--- START ---
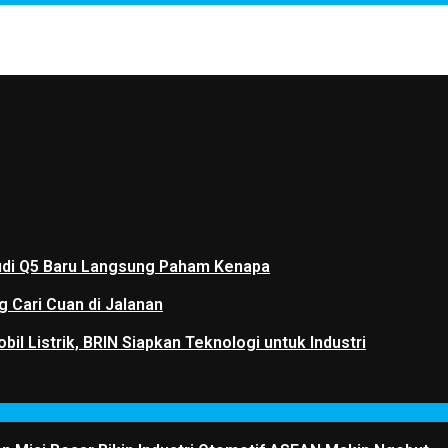
 Audi Q5 Baru Langsung Paham Kenapa
g Cari Cuan di Jalanan
il Listrik, BRIN Siapkan Teknologi untuk Industri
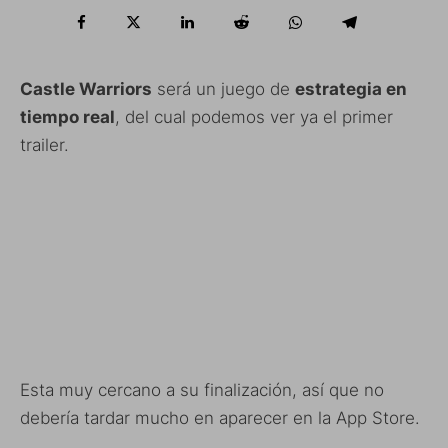
Castle Warriors
será un juego de
estrategia en
tiempo real
, del cual podemos ver ya el primer
trailer.
Esta muy cercano a su finalización, así que no
debería tardar mucho en aparecer en la App Store.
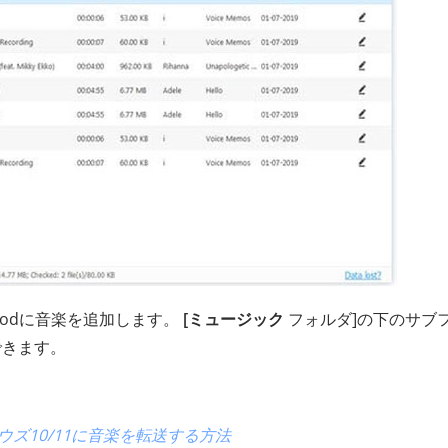
Podに音楽を追加します。
[ミュージック
フォルダ]の下のサブ
できます。
ウズ10/11に音楽を転送する方法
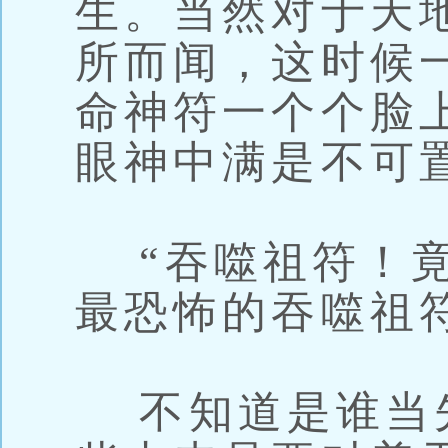
生。当然对于天
所而闻，这时候
命神符一个个脸
眼神中满是不可
“吞噬祖符！竟
最恐怖的吞噬祖
不知道是谁当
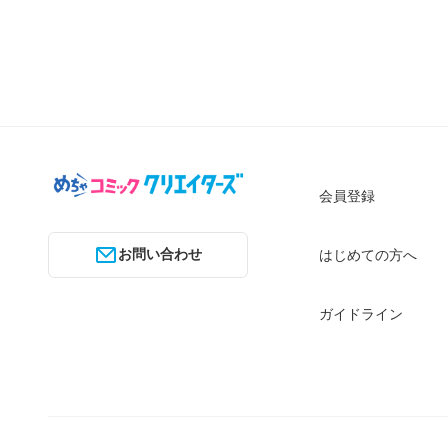
会員登録
お問い合わせ
はじめての方へ
ガイドライン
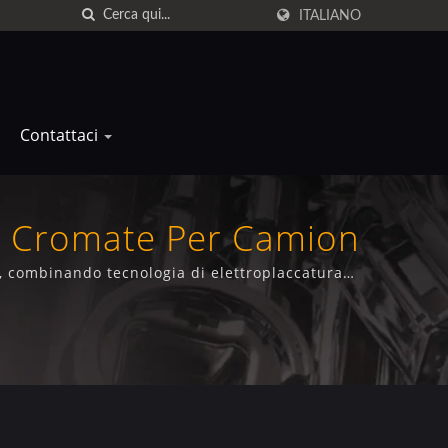
ITALIANO
Contattaci
te Cromate Per Camion
i, combinando tecnologia di elettroplaccatura
 e funzionali superiori.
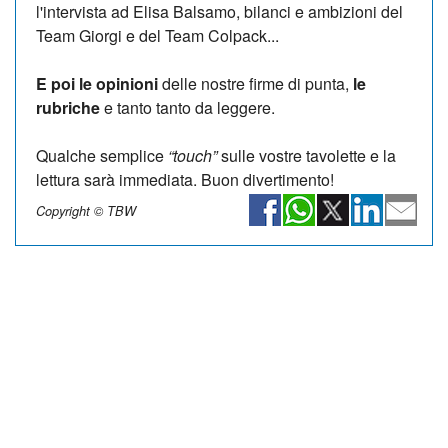
l'intervista ad Elisa Balsamo, bilanci e ambizioni del
Team Giorgi e del Team Colpack...
E poi le opinioni
delle nostre firme di punta,
le
rubriche
e tanto tanto da leggere.
Qualche semplice
“touch”
sulle vostre tavolette e la
lettura sarà immediata. Buon divertimento!
Copyright © TBW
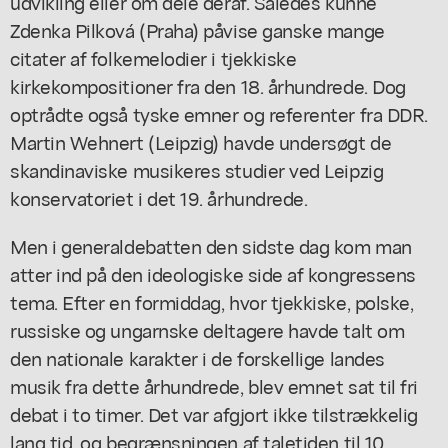
udvikling eller om dele deraf. Således kunne
Zdenka Pilková (Praha) påvise ganske mange
citater af folkemelodier i tjekkiske
kirkekompositioner fra den 18. århundrede. Dog
optrådte også tyske emner og referenter fra DDR.
Martin Wehnert (Leipzig) havde undersøgt de
skandinaviske musikeres studier ved Leipzig
konservatoriet i det 19. århundrede.
Men i generaldebatten den sidste dag kom man
atter ind på den ideologiske side af kongressens
tema. Efter en formiddag, hvor tjekkiske, polske,
russiske og ungarnske deltagere havde talt om
den nationale karakter i de forskellige landes
musik fra dette århundrede, blev emnet sat til fri
debat i to timer. Det var afgjort ikke tilstrækkelig
lang tid, og begrænsningen af taletiden til 10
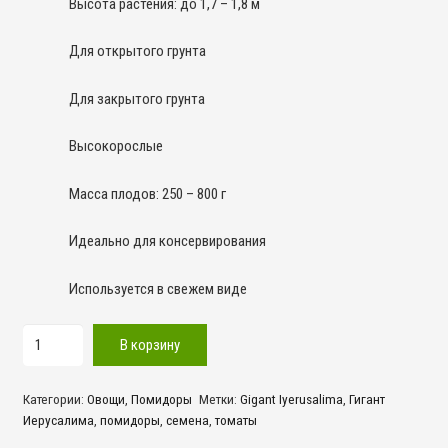
Высота растения: до 1,7 – 1,8 м
Для открытого грунта
Для закрытого грунта
Высокорослые
Масса плодов: 250 – 800 г
Идеально для консервирования
Используется в свежем виде
Количество
В корзину
товара
Гигант
Категории:
Овощи
,
Помидоры
Метки:
Gigant Iyerusalima
,
Гигант
Иерусалима!
Иерусалима
,
помидоры
,
семена
,
томаты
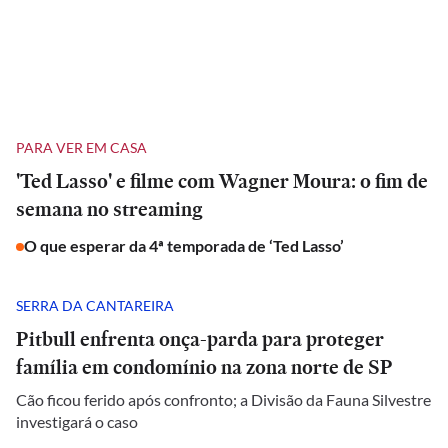
PARA VER EM CASA
'Ted Lasso' e filme com Wagner Moura: o fim de
semana no streaming
O que esperar da 4ª temporada de ‘Ted Lasso’
SERRA DA CANTAREIRA
Pitbull enfrenta onça-parda para proteger
família em condomínio na zona norte de SP
Cão ficou ferido após confronto; a Divisão da Fauna Silvestre
investigará o caso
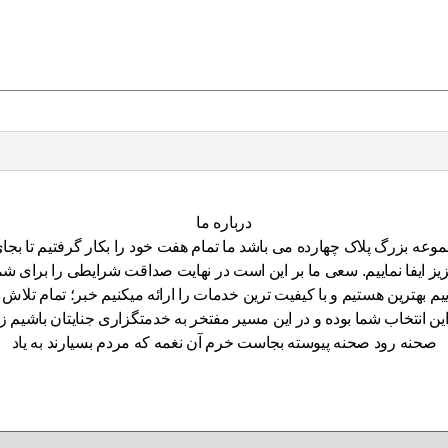
درباره ما
کران بر شما از سال ۱۳۸۹ که شروع فعالیت مجموعه بزرگ پلاک چهارده می باشد ما تمام هفت خود
ایفا نماییم. سعی ما بر این است در نهایت صداقت شرایطی را برای شما ف
یم بهترین هستیم و با کیفیت ترین خدمات را ارائه میکنیم خبر؛ تمام تلاش 
لایق این انتخاب شما بوده و در این مسیر مفتخر به خدمتگزاری جنایتان ب
صحنه رود صحنه پیوسته بجاست خرم آن نغمه که مردم بسیارند به یاد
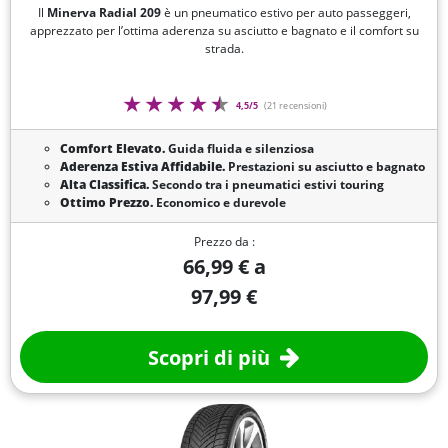
Il
Minerva Radial 209
è un pneumatico estivo per auto passeggeri,
apprezzato per l’ottima aderenza su asciutto e bagnato e il comfort su
strada.
4,5/5
(21 recensioni)
Comfort Elevato.
Guida fluida e silenziosa
Aderenza Estiva Affidabile.
Prestazioni su asciutto e bagnato
Alta Classifica.
Secondo tra i pneumatici estivi touring
Ottimo Prezzo.
Economico e durevole
Prezzo da :
66,99 € a
97,99 €
Scopri di più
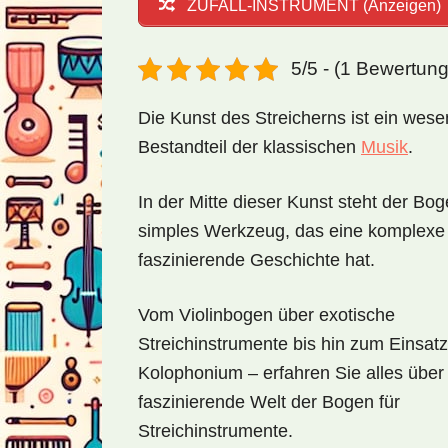
ZUFALL-INSTRUMENT (Anzeigen)
5/5 - (1 Bewertun
Die Kunst des Streicherns ist ein wesen
Bestandteil der klassischen
Musik
.
In der Mitte dieser Kunst steht der Bog
simples Werkzeug, das eine komplexe
faszinierende Geschichte hat.
Vom Violinbogen über exotische
Streichinstrumente bis hin zum Einsat
Kolophonium – erfahren Sie alles über
faszinierende Welt der Bogen für
Streichinstrumente.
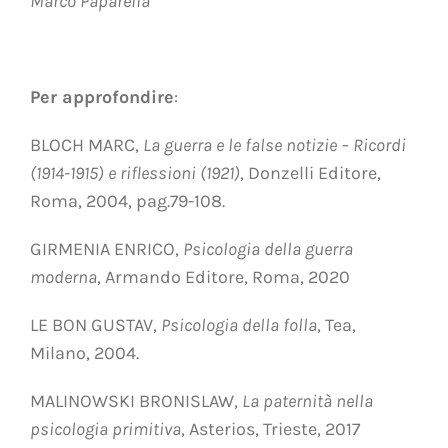
Marco Paparella
Per approfondire
:
BLOCH MARC,
La guerra e le false notizie – Ricordi
(1914-1915) e riflessioni (1921)
, Donzelli Editore,
Roma, 2004, pag.79-108.
GIRMENIA ENRICO,
Psicologia della guerra
moderna
, Armando Editore, Roma, 2020
LE BON GUSTAV,
Psicologia della folla
, Tea,
Milano, 2004.
MALINOWSKI BRONISLAW,
La paternità nella
psicologia primitiva
, Asterios, Trieste, 2017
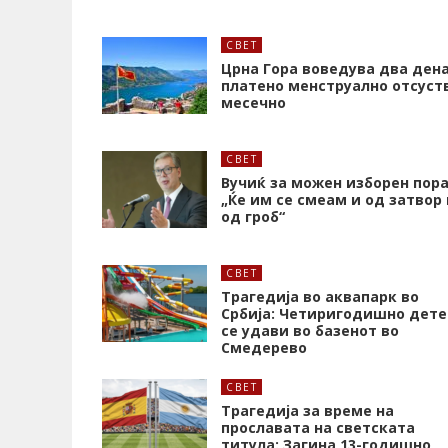
СВЕТ
Црна Гора воведува два ден
платено менструално отсуст
месечно
СВЕТ
Вучиќ за можен изборен пора
„Ќе им се смеам и од затвор 
од гроб“
СВЕТ
Трагедија во аквапарк во
Србија: Четиригодишно дете
се удави во базенот во
Смедерево
СВЕТ
Трагедија за време на
прославата на светската
титула: Загина 13-годишно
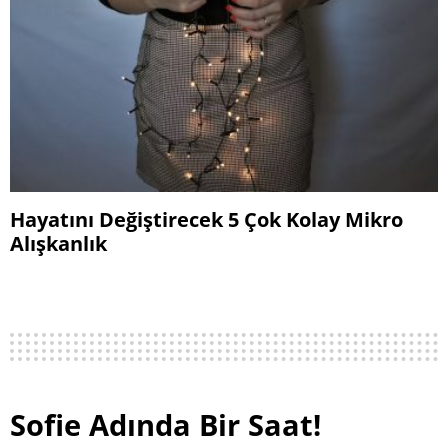
Hayatını Değiştirecek 5 Çok Kolay Mikro
Alışkanlık
Sofie Adında Bir Saat!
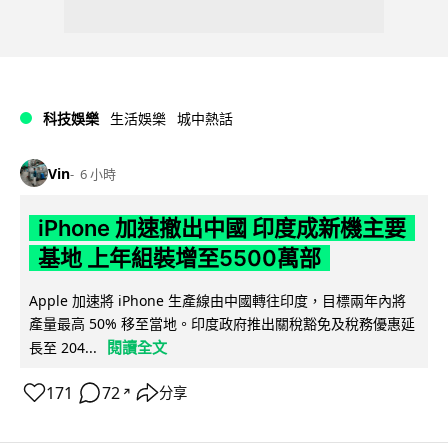
科技娛樂
生活娛樂
城中熱話
Vin
6 小時
iPhone 加速撤出中國 印度成新機主要
基地 上年組裝增至5500萬部
Apple 加速將 iPhone 生產線由中國轉往印度，目標兩年內將
產量最高 50% 移至當地。印度政府推出關稅豁免及稅務優惠延
閱讀全文
長至 204...
171
72
分享
↗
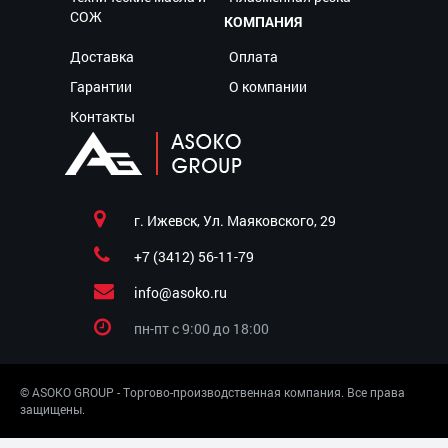
СОЖ
КОМПАНИЯ
Доставка
Оплата
Гарантии
О компании
Контакты
г. Ижевск, Ул. Маяковского, 29
+7 (3412) 56-11-79
info@asoko.ru
пн-пт c 9:00 до 18:00
© ASOKO GROUP - Торгово-производственная компания. Все права
защищены.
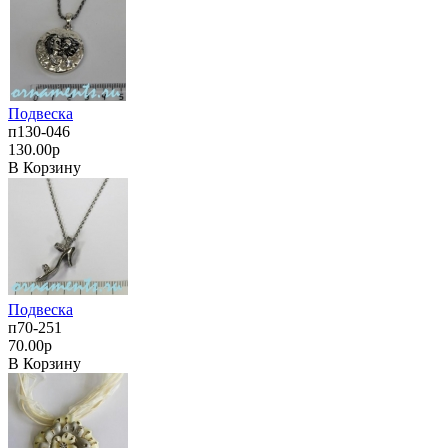
Подвеска
п130-046
130.00р
В Корзину
Подвеска
п70-251
70.00р
В Корзину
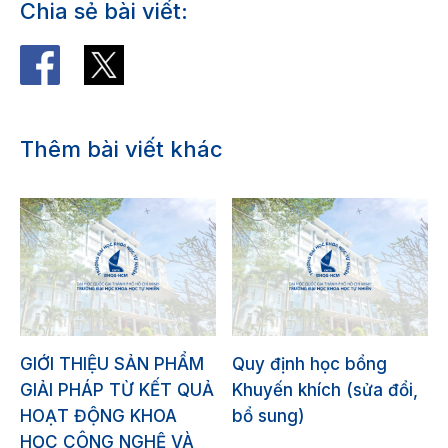
Chia sẻ bài viết:
Thêm bài viết khác
GIỚI THIỆU SẢN PHẨM
Quy định học bổng
GIẢI PHÁP TỪ KẾT QUẢ
Khuyến khích (sửa đổi,
HOẠT ĐỘNG KHOA
bổ sung)
HỌC CÔNG NGHỆ VÀ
--- END ---
## WHAT IS BEING ASKED
All the records above must be retyped exactly, except for their pictures.

## TASK RESPONSE
 Audi Q5 Baru Langsung Paham Kenapa
g Cari Cuan di Jalanan
il Listrik, BRIN Siapkan Teknologi untuk Industri
Castle Warriors
será un juego de
estrategia en
tiempo real
, del cual podemos ver ya el primer
trailer.
Esta muy cercano a su finalización, así que no
debería tardar mucho en aparecer en la App Store.
Podに音楽を追加します。
[ミュージック
フォルダ]の下のサブ
できます。
ウズ10/11に音楽を転送する方法
生。当然对于天
所而闻，这时候
命神符一个个脸
眼神中满是不可
“吞噬祖符！竟
最恐怖的吞噬祖
不知道是谁当
会員登録
お問い合わせ
はじめての方へ
ガイドライン
ITALIANO
Contattaci
te Cromate Per Camion
i, combinando tecnologia di elettroplaccatura
 e funzionali superiori.
l'intervista ad Elisa Balsamo, bilanci e ambizioni del
Team Giorgi e del Team Colpack...
E poi le opinioni
delle nostre firme di punta,
le
rubriche
e tanto tanto da leggere.
Qualche semplice
“touch”
sulle vostre tavolette e la
lettura sarà immediata. Buon divertimento!
Copyright © TBW
udvikling eller om dele deraf. Således kunne
Zdenka Pilková (Praha) påvise ganske mange
citater af folkemelodier i tjekkiske
kirkekompositioner fra den 18. århundrede. Dog
optrådte også tyske emner og referenter fra DDR.
Martin Wehnert (Leipzig) havde undersøgt de
skandinaviske musikeres studier ved Leipzig
konservatoriet i det 19. århundrede.
Men i generaldebatten den sidste dag kom man
atter ind på den ideologiske side af kongressens
tema. Efter en formiddag, hvor tjekkiske, polske,
russiske og ungarnske deltagere havde talt om
den nationale karakter i de forskellige landes
musik fra dette århundrede, blev emnet sat til fri
debat i to timer. Det var afgjort ikke tilstrækkelig
lang tid, og begrænsningen af taletiden til 10
Высота растения: до 1,7 – 1,8 м
Для открытого грунта
Для закрытого грунта
Высокорослые
Масса плодов: 250 – 800 г
Идеально для консервирования
Используется в свежем виде
Количество
В корзину
товара
Гигант
Категории:
Овощи
,
Помидоры
Метки:
Gigant Iyerusalima
,
Гигант
Иерусалима!
Иерусалима
,
помидоры
,
семена
,
томаты
PARA VER EM CASA
'Ted Lasso' e filme com Wagner Moura: o fim de
semana no streaming
O que esperar da 4ª temporada de ‘Ted Lasso’
SERRA DA CANTAREIRA
Pitbull enfrenta onça-parda para proteger
família em condomínio na zona norte de SP
Cão ficou ferido após confronto; a Divisão da Fauna Silvestre
investigará o caso
درباره ما
کران بر شما از سال ۱۳۸۹ که شروع فعالیت مجموعه بزرگ پلاک چهارده می باشد ما تمام هفت خود
ایفا نماییم. سعی ما بر این است در نهایت صداقت شرایطی را برای شما ف
یم بهترین هستیم و با کیفیت ترین خدمات را ارائه میکنیم خبر؛ تمام تلاش 
لایق این انتخاب شما بوده و در این مسیر مفتخر به خدمتگزاری جنایتان ب
صحنه رود صحنه پیوسته بجاست خرم آن نغمه که مردم بسیارند به یاد
Il
Minerva Radial 209
è un pneumatico estivo per auto passeggeri,
apprezzato per l’ottima aderenza su asciutto e bagnato e il comfort su
strada.
4,5/5
(21 recensioni)
Comfort Elevato.
Guida fluida e silenziosa
Aderenza Estiva Affidabile.
Prestazioni su asciutto e bagnato
Alta Classifica.
Secondo tra i pneumatici estivi touring
Ottimo Prezzo.
Economico e durevole
Prezzo da :
66,99 € a
97,99 €
Scopri di più
ZUFALL-INSTRUMENT (Anzeigen)
5/5 - (1 Bewertun
Die Kunst des Streicherns ist ein wesen
Bestandteil der klassischen
Musik
.
In der Mitte dieser Kunst steht der Bog
simples Werkzeug, das eine komplexe
faszinierende Geschichte hat.
Vom Violinbogen über exotische
Streichinstrumente bis hin zum Einsat
Kolophonium – erfahren Sie alles über
faszinierende Welt der Bogen für
Streichinstrumente.
Marco Paparella
Per approfondire
:
BLOCH MARC,
La guerra e le false notizie – Ricordi
(1914-1915) e riflessioni (1921)
, Donzelli Editore,
Roma, 2004, pag.79-108.
GIRMENIA ENRICO,
Psicologia della guerra
moderna
, Armando Editore, Roma, 2020
LE BON GUSTAV,
Psicologia della folla
, Tea,
Milano, 2004.
MALINOWSKI BRONISLAW,
La paternità nella
psicologia primitiva
, Asterios, Trieste, 2017
СВЕТ
Црна Гора воведува два ден
платено менструално отсуст
месечно
СВЕТ
Вучиќ за можен изборен пора
„Ќе им се смеам и од затвор 
од гроб“
СВЕТ
Трагедија во аквапарк во
Србија: Четиригодишно дете
се удави во базенот во
Смедерево
СВЕТ
Трагедија за време на
прославата на светската
титула: Загина 13-годишно
Hayatını Değiştirecek 5 Çok Kolay Mikro
Alışkanlık
Sofie Adında Bir Saat!
科技娛樂
生活娛樂
城中熱話
Vin
6 小時
iPhone 加速撤出中國 印度成新機主要
基地 上年組裝增至5500萬部
Apple 加速將 iPhone 生產線由中國轉往印度，目標兩年內將
產量最高 50% 移至當地。印度政府推出關稅豁免及稅務優惠延
閱讀全文
長至 204...
171
72
分享
↗
СОЖ
КОМПАНИЯ
Доставка
Оплата
Гарантии
О компании
Контакты
г. Ижевск, Ул. Маяковского, 29
+7 (3412) 56-11-79
info@asoko.ru
пн-пт c 9:00 до 18:00
© ASOKO GROUP - Торгово-производственная компания. Все права
защищены.
Подвеска
п130-046
130.00р
В Корзину
Подвеска
п70-251
70.00р
В Корзину
Chia sẻ bài viết:
Thêm bài viết khác
GIỚI THIỆU SẢN PHẨM
Quy định học bổng
GIẢI PHÁP TỪ KẾT QUẢ
Khuyến khích (sửa đổi,
HOẠT ĐỘNG KHOA
bổ sung)
HỌC CÔNG NGHỆ VÀ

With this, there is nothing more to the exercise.